Jawahar Navodaya Vidyalaya, Veleru is one of the approximately 661 Jawahar Navodaya Vidyalayas in India, located in Veleru village, Bapulapadu mandal near Hanuman Junction in Andhra Pradesh. It was established in 1989 by the Department of Education, MHRD.| Jawahar Navodaya Vidyalayas were planned to set up in all the districts of the country in order to provide an education to children from predominantly rural areas. They form a part of the system of gifted education.

Objectives of JNV schools
To provide CBSE education
To promote national integration among students through a policy of migration
To encourage and promote talent predominantly from rural areas and weaker sections
To function as a pace setter institution in the district
To inculcate all-around development, i.e., excelling in academics, music, games, SUPW, art in all aspects.

History
The school was established in 1989, and 32 acres of land for establishing the school is donated by Sri. Donavalli Gurunatham garu and Smt. Donavalli Balamma garu.

Academics

The school provides education from the 6th to the 12th standard.
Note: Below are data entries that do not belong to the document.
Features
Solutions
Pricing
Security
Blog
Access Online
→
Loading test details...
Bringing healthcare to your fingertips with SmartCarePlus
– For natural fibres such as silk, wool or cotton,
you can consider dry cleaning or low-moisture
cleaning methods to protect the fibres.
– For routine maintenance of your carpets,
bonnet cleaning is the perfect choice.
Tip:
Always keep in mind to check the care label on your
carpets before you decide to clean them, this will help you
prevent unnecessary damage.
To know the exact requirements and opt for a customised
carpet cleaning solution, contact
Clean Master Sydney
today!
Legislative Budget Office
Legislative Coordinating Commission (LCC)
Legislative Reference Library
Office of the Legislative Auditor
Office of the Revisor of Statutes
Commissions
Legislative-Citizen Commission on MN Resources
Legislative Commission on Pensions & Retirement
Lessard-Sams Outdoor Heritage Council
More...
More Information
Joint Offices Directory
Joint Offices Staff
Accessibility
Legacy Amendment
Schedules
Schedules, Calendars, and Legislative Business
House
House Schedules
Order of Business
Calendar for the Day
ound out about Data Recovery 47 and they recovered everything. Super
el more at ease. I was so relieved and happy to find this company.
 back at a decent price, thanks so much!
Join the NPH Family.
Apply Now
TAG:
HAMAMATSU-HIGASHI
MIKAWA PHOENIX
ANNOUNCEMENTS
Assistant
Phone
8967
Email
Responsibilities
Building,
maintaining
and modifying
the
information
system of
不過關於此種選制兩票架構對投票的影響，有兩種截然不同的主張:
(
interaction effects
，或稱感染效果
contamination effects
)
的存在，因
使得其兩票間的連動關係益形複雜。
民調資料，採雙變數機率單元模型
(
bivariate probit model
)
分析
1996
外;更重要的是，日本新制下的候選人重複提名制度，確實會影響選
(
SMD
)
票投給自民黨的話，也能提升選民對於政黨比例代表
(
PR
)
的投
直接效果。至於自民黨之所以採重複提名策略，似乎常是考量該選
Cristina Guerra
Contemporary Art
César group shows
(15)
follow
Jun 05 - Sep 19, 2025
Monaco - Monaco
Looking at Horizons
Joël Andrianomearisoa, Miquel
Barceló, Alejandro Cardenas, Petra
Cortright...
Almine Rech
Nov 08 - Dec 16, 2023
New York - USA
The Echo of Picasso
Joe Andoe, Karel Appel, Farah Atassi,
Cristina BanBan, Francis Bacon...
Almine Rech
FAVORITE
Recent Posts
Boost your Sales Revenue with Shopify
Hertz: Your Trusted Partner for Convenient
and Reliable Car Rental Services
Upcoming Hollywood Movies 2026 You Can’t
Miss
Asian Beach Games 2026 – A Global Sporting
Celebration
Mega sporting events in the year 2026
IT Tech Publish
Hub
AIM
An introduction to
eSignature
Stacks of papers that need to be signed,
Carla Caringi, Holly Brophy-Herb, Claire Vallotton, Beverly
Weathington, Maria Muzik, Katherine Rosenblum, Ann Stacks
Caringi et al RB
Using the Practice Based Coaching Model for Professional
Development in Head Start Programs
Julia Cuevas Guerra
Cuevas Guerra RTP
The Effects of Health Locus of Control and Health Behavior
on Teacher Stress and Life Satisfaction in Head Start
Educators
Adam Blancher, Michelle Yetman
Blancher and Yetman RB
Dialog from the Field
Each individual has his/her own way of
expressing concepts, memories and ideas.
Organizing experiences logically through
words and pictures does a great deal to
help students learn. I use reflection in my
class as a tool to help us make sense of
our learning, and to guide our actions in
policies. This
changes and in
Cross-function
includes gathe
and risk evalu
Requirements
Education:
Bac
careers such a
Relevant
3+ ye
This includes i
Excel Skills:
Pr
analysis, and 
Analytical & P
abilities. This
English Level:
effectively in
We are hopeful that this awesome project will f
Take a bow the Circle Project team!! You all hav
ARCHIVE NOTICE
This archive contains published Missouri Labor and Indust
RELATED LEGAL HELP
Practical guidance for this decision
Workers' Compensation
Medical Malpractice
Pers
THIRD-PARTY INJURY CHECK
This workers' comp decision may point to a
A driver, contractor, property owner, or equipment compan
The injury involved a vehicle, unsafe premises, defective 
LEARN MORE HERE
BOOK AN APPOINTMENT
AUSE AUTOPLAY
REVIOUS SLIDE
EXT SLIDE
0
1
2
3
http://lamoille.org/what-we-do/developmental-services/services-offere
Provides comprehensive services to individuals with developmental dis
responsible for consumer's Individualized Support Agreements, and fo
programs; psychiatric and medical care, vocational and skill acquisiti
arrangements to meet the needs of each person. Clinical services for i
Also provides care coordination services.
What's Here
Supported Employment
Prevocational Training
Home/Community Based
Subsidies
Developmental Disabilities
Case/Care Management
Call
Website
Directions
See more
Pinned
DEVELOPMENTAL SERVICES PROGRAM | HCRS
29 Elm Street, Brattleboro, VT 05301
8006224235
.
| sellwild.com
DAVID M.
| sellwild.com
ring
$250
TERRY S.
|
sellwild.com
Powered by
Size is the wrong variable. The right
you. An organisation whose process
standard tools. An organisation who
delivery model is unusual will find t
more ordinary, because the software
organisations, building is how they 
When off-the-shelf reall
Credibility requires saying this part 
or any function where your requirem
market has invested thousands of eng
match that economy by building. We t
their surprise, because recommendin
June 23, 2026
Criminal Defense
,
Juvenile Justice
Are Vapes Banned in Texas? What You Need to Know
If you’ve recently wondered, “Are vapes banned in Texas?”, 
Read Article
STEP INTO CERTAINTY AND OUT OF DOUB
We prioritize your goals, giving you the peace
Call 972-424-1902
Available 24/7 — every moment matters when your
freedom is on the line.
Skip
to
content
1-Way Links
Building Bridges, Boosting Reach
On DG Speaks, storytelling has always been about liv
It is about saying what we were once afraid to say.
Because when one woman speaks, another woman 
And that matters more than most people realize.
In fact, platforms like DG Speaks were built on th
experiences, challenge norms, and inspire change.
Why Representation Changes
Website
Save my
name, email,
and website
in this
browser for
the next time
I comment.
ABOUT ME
An entrance test is conducted and 80 students are selected every year from 5th standard at district level. This exam comprises three parts and a total of 100 questions-50 questions of mental ability, 25 questions of English / regional language, 25 questions from mathematics.

In 8th standard also exam will be conducted if any seats are remaining which is known as lateral entry. 

If any seats are remaining in 11th class these seats are filled by interview and 10th class marks.

The school follows the Central Board of Secondary Education-C.B.S.E syllabus and N.C.E.R.T textbooks. Medium of instruction: English.

Academics are wonderful which are taught by very highly qualified teachers and with the help digital classroom.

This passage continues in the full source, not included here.